Decía que el mundo globalizado y sus reglas estrangulan. Es una flecha que se dibuja de sur a norte. Y donde más aprieta el lazo es en su extremo sur, donde la pobreza en vena trabaja la tierra en condiciones de esclavitud para un fruto que se venderá en el norte inmediato a un precio con el que quien trabaja la tierra allí no podrá competir. Así que estos, para sus euros, mandan también sus frutos a su norte inmediato. De este modo dibujamos la flecha. Y la pasta se encuentra en los intersticios que obviamos señalar en nuestra obra de arte. La pasta está en mover cosas: lo que da la tierra por ejemplo, concretamente, en torno a un 60%. Ahí es na.

Ahora volvemos a los tractores bloqueando autovías. ¿Por qué ahora?

Observen los improbables que en el campo conviven la indolencia y el trabajar como bestias, bajo la mirada oscura de quien, dueño de la tierra, no la trabaja de rodillas en el surco. En el campo apenas se tiene tiempo para pensar en pequeñas revoluciones. El surco, la sombra del olivo, el calor bajo el plástico, semejante sofoco, no da más que para saber que por unas pocas perras la vida es una mierda y se les va.

¿Quién pues lleva los tractores al combate?

Ahora la flecha se dibuja de arriba hacia abajo. El dueño de la tierra, porque no queda pedazo de campo que no sea propiedad, arenga falacias contaminantes y pervierte el aire que se filtra entre los árboles de la dehesa, sobre las lomas donde se cuadran marciales los olivos. Y una realidad que ha existido siempre, de pronto, cobra tal importancia que se ha de compartir, vaya por dios: la culpa de vuestra pobreza, de la precariedad en vuestros días, de vuestras hernias y artrosis, la tienen esos, señalando a las políticas que, por definición, se deben a combatir la pobreza, la precariedad de nuestros días y nuestras espaldas vencidas de tanto doblar.

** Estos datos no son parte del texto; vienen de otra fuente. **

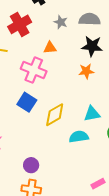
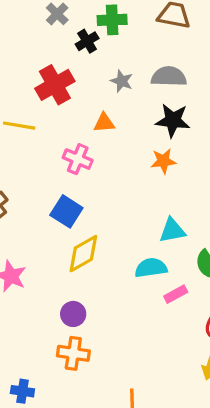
pink cross: (34, 70) -> (78, 159), size x0.7
yellow diamond: (55, 115) -> (83, 254), moved
pink rectangle: (98, 184) -> (176, 294), moved

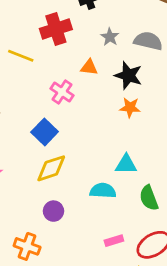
black star: (173, 120) -> (128, 75), moved
pink rectangle: (176, 294) -> (114, 241), moved
purple circle: (73, 314) -> (53, 211), moved

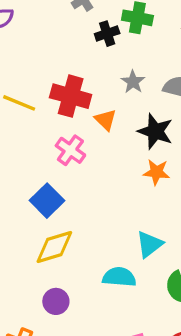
red cross: (56, 29) -> (71, 96), moved, turned 32
orange triangle: (89, 67) -> (106, 120), turned 36
cyan triangle: (126, 164) -> (149, 244), turned -40

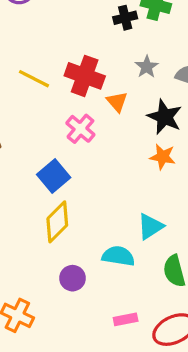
yellow diamond: (54, 247) -> (57, 222), turned -33
purple circle: (56, 301) -> (73, 278), moved

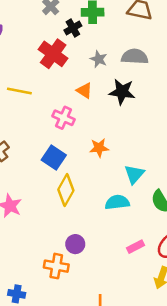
red cross: (85, 76) -> (53, 54), moved, turned 32
orange star: (163, 157) -> (99, 148), moved
purple circle: (73, 278) -> (75, 244), moved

Ojocuidao, no se señalan pulseritas rojigualdas ni horteras chalequitos acolchados ni a los de una españolidad desmedida. Esos que sí se arreglan los intersticios de la flecha en forma de corbata, que mercadean por otro lado y al alza justo donde va a parar la pasta que supuestamente no da el surco ni la sombra del olivo ni la asfixia del plástico. A los herederos de la propiedad de la tierra que de toda la puta vida han azotado, de palabra o acción, el lomo de los santos inocentes.

Los señoritos, desde la montura, arengan y señalan y no se ríen sino después -y bien lejos del campo-, de montado un cristo para que su forma de vida, la explotación de trabajadores, permanezca exactamente igual. Ya ante la cámara tornarán de nuevo la curva de sus labios para contribuir a la causa agrícola. Que es problema grave, pero no suyo precisamente.

Por en medio están los medianos y pequeños empresarios de la tierra. También más jodidos que contentos. Porque la realidad del campo es la que es y las flecha que antes dibujamos es para todos y es irreversible. Es la flecha trágica del comercio agrícola, que es el trágico paradigma de un sistema para el que la justicia social no existe.

Los medianos y pequeños empresarios de la tierra están siempre al límite desde que no eran más que hijos y nietos de medianos y pequeños empresarios. Una lluvia inesperada y puta, un año inesperadamente infructuoso, es un pequeño apocalipsis que se enfrentará durante el lustro que sigue con resignación y mucha tristeza. Van al céntimo. Y los céntimos no cuadran. Y los céntimos no dan para pagar cuadrillas. Y los céntimos no dan margen para la reinversión. Lo que ocurre cuando se está obligado a ir al céntimo.

¿Dónde están, joé, los céntimos?

Sea como sea el producto llega inflado de precio al mercado y las gentes del campo no saben qué coño ha podido ocurrir.

O sí. Si han dibujado una flecha que nace en los fangos del sur para culminar en el lodo que es la risa macabra y obscena de quienes viven de diseñar flechas con sus intersticios, las reglas del juego en el mundo globalizado. Donde los tratados de libre comercio no contemplan anexos que tienen que ver con los derechos humanos y, con ellos, los derechos de los trabajadores.

Qué juego más divertido.

Es la realidad de una España casi vacía vaciada cada vez un poquito más. Una en la que ni siquiera cuentan los asentamientos chabolistas que esconde, por decir, la provincia de Huelva y su milagro del oro rojo.